*** Opening of Input for this task ***

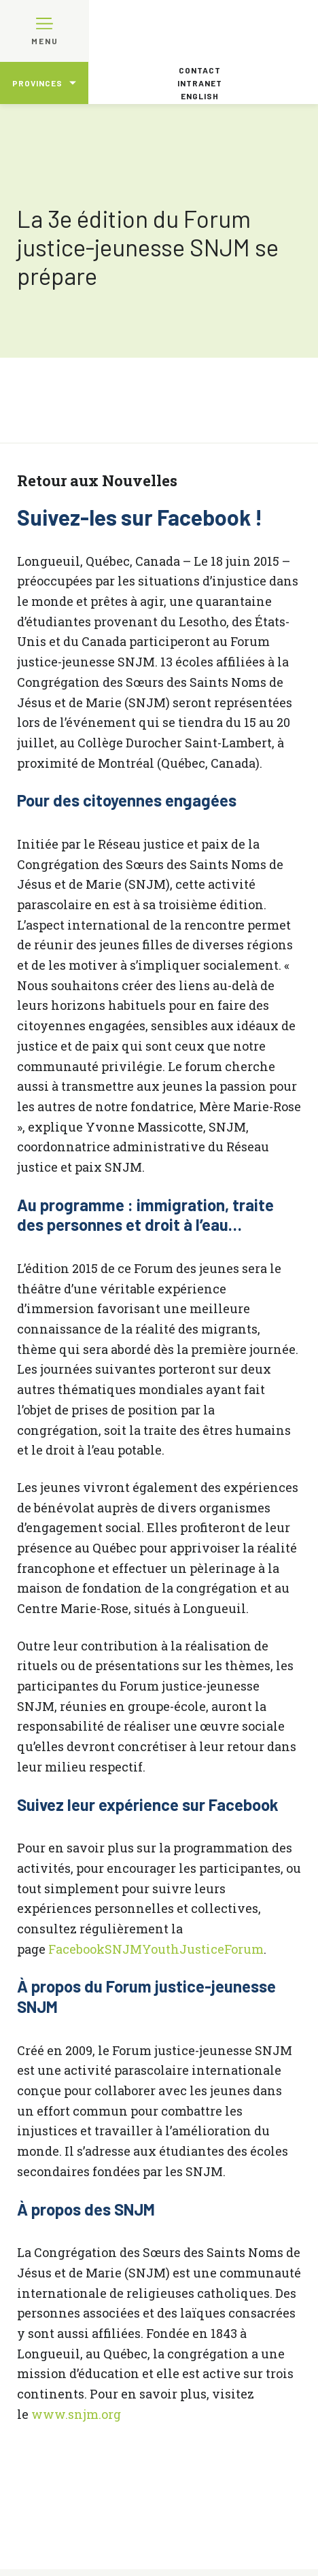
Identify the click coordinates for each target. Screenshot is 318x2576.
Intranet (199, 83)
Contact (200, 70)
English (200, 96)
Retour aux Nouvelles (97, 480)
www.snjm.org (76, 2414)
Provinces (37, 83)
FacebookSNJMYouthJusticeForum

*** Close of Input for this task ***

Your goal:
Repeat exactly, and only, the lines from the one containing "Retour aux Nouvelles (97, 480)" through the last line above.

Exercise response:
Retour aux Nouvelles (97, 480)
www.snjm.org (76, 2414)
Provinces (37, 83)
FacebookSNJMYouthJusticeForum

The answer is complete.